17 décembre 2009. – Six familles de victimes des attentats de Karachi, ayant fait 14 morts, dont 11 Français, à la Direction des constructions navales (DCN), le 8 mai 2002, ont déposé une plainte, mercredi 16 décembre, pour « corruption active et passive » et « recel aggravé », contre l'Association pour la réforme, un club politique créé par Édouard Balladur. Selon les plaignants, l'association aurait financé la campagne présidentielle de l'ancien Premier ministre, en 1995, via des rétrocommissions illégales obtenues en marge d'un contrat de 1994 (à l'époque où M. Balladur était Premier ministre), entre la France et le Pakistan portant sur la fabrication de trois sous-marins Agosta.
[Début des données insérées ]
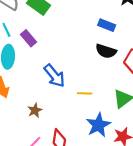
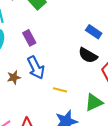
purple rectangle: (29, 38) -> (29, 38), moved
brown star: (35, 110) -> (14, 77), moved

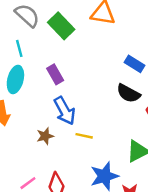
brown star: (14, 77) -> (45, 136), moved
yellow line: (60, 90) -> (84, 136), moved

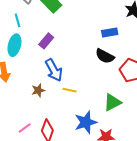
blue rectangle: (135, 64) -> (110, 33), turned -42
purple rectangle: (55, 74) -> (46, 41), turned 70

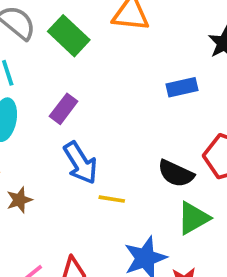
black semicircle: (105, 56) -> (176, 173), moved
brown star: (38, 90) -> (19, 200), moved

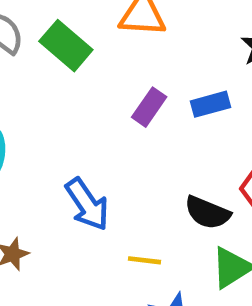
purple rectangle: (64, 109) -> (149, 107), moved
yellow line: (112, 199) -> (145, 260), moved

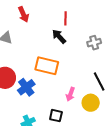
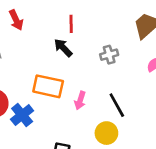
pink arrow: (70, 94) -> (80, 100), moved

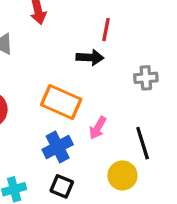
black arrow: (63, 48) -> (90, 57), turned 126
blue cross: (22, 115) -> (58, 147), moved

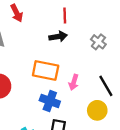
gray cross: (146, 78) -> (98, 42), turned -35
blue cross: (58, 147) -> (50, 101), turned -30

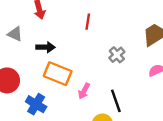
black arrow: (58, 37) -> (45, 47), moved
blue cross: (50, 101) -> (36, 104), moved

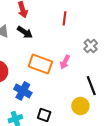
black arrow: (45, 47) -> (25, 32), moved, turned 35
pink arrow: (84, 91) -> (65, 62), moved

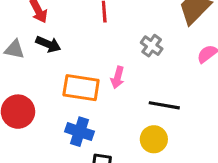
black line: (91, 86) -> (164, 105), turned -48
blue cross: (23, 91) -> (80, 132), moved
À son arrivée au pouvoir en 1995, Jacques Chirac a annulé le versement de ces rétrocommissions, ce qui aurait provoqué en représailles ces attentats de 2002, pourtant attribués par les autorités pakistanaises à la mouvance islamiste. Cette hypothèse fait actuellement l'objet d'une instruction. Le 18 juin dernier, le juge Marc Trévidic, en charge du dossier, avait par ailleurs estimé la piste « cruellement logique ». M. Balladur n'a pas souhaité réagir publiquement à ces accusations.
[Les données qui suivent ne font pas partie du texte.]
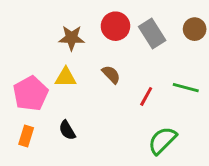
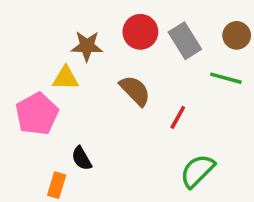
brown semicircle: (111, 74) -> (135, 91), size x1.4
yellow triangle: (66, 77) -> (66, 78), moved
green line: (186, 88) -> (226, 78), moved
orange rectangle: (26, 136) -> (57, 185), moved

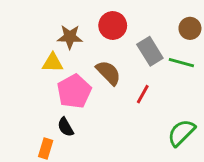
gray rectangle: (185, 41) -> (150, 51), moved
pink pentagon: (37, 114) -> (74, 91), moved
green semicircle: (197, 171) -> (181, 133), moved

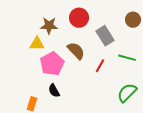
green line: (181, 63) -> (127, 58), moved
black semicircle: (66, 127) -> (54, 91), moved

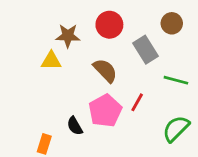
brown circle: (133, 20) -> (172, 23), moved
pink pentagon: (52, 64) -> (105, 111), moved
red line: (100, 66) -> (137, 102), moved

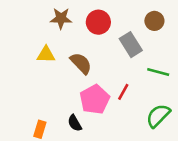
brown star: (68, 36) -> (61, 18), moved
brown semicircle: (105, 70) -> (81, 63), moved
black semicircle: (75, 126) -> (75, 123), moved

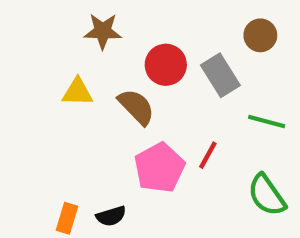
red circle: (98, 22) -> (166, 65), moved
green semicircle: (158, 116) -> (267, 195), turned -80
black semicircle: (75, 123) -> (111, 216), moved, turned -77

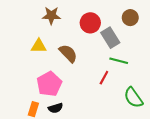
red circle: (166, 65) -> (90, 23), moved
green line: (267, 122) -> (119, 61), moved
pink pentagon: (159, 168) -> (49, 84), moved

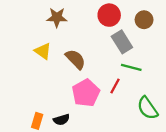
red circle: (90, 23) -> (109, 15), moved
yellow triangle: (39, 46) -> (43, 51), turned 35
pink pentagon: (49, 84) -> (86, 93), moved

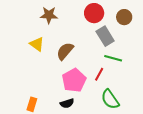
brown semicircle: (75, 59) -> (65, 51), turned -96
green semicircle: (148, 108) -> (110, 99), moved
black semicircle: (61, 120) -> (67, 103), moved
Aujourd'hui, l'avocat des familles de victimes, maître Olivier Morice, a précisé que le président de la République Nicolas Sarkozy, ministre du Budget (et chapeautant à ce titre la DCN) et directeur de la campagne présidentielle de M. Balladur à l'époque, était « au cœur de la corruption » dans cette affaire, mais qu'aucune plainte ne pouvait être déposée, compte-tenu de l'immunité présidentielle dont il jouit actuellement. L'Élysée a démenti ces assertions, ajoutant que les propos de maître Morice « relèvent de la diffamation ».

Pour mémoire, l'« affaire de Karachi », ou « affaire DCN » a démarré en 2008 avec le déclenchement d'une enquête sur certaines activités financières suspectes de la DCN. Les juges d'instruction en charge du dossier ont alors découvert l'existence de rétrocommissions en marge du contrat de 1994 sur les sous-marins. Après les révélations de Charles Millon, qui a indiqué en juin dernier qu'il avait, en qualité de ministre de la Défense, interrompu ces versements sur ordre exprès du président Chirac, l'hypothèse d'un financement illégal de la campagne de M. Balladur — rival de Jacques Chirac — prend corps. Dominique de Villepin, à l'époque secrétaire général de l'Élysée, confirme. Rapidement, plusieurs révélations de la presse vont en ce sens. Au cours d'une conférence de presse, M. Sarkozy dément, estimant ces supputations « ridicules ».